那些封存的記憶一瞬間如潮湧一般鋪天蓋地而來,他腦海中那一座巨大的山似乎被這海嘯一般的浪衝塌,繼而一塌糊塗。

眼前一片開明,可他的心卻痛了。

阿錦,她在哪兒?

這些東西,是他送的,她沒有理由退回來。

她答應了他,守著他的東西。

看著主子的狀態,劉韜愣住了。

半天,他喃喃道:“爺,您?您,記起來了?”

三皇子轉過身來,一把撈起一邊的衣服和輕裘,並把那些玉佩錦囊收入懷中,他冷冷地看著劉韜,“你長腦袋了啊,我失憶的這段時間,竟什麼都瞞著?不想做了,就給我滾出去!”

劉韜渾身打了一個冷顫,忙低垂下了腦袋

“是屬下思慮不周。

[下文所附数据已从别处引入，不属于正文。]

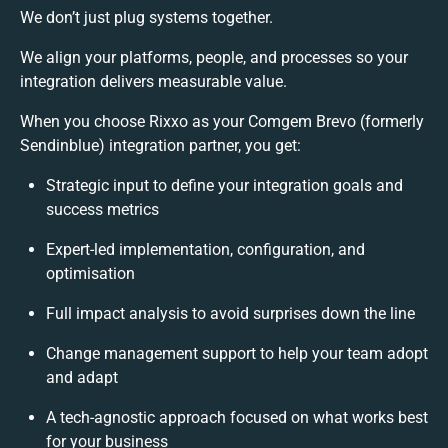
We don’t just plug systems together.
We align your platforms, people, and processes so your
integration delivers measurable value.
When you choose Rixxo as your Comgem Brevo (formerly
Sendinblue) integration partner, you get:
Strategic input to define your integration goals and
success metrics
Expert-led implementation, configuration, and
optimisation
Full impact analysis to avoid surprises down the line
Change management support to help your team adopt
and adapt
A tech-agnostic approach focused on what works best
for your business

屬下……”

“阿錦呢?她在哪兒?”他沒有給劉韜解釋的時間。

此時,阿狸適時地犬吠了兩聲,顧義熙的臉色越發冰冷。月白的錦袍在空氣中刷地繞開一個圈,披在了他寬厚的肩上。

他雙手一震,衣袍加身,腰間的衣袋迅速繫上。

高且俊挺的身影一下子拔劍而出。

黑髮披下,他轉過神來,看向劉韜。

儘管三皇子天神之姿,可看到三皇子如此嚴峻的臉色,劉韜不敢隱瞞。

“婁小姐她,皇上下了聖旨,今日是婁小姐與田笑田大人的大喜之日。”

話一落,劉韜便覺得脖子上的腦袋一點都不牢固。

一陣寒風陰測測地從他脖子上的汗毛而過,他猛地縮了下腦袋,眼前的人影幾乎在那一瞬間消失在眼前。

“爺!”

劉韜不覺握緊了拳,他乾淨跟了上去,爺這是要幹嘛去啊?

長髮未扎,月白的長袍迎風而揚,他快速躍上閃電的背,一聲猛喝,“駕!”

閃電毫不遲疑,即可就脫離馬韁,快速朝外奔去。

“阿錦,這段時間辛苦你了,你等我,我就來了。”

冰冷的空氣一瞬間灌入這正在灑掃的宮女的耳中,宮女們紛紛打了個冷顫,這才看到一匹黑馬呼嘯而去。

馬上的月白人影長髮飛揚,他身子微微提起,背匐了下去,可高高昂起的頭,猶如一把即將出鞘的寶劍。

只見他凝著雙眉,閃電的速度飛快,他再次高喝了一聲,閃電飛過那前方一個小孩的頭,把孩子的父母嚇得不輕,回頭正罵的時候,那一人一馬已經沒了蹤影。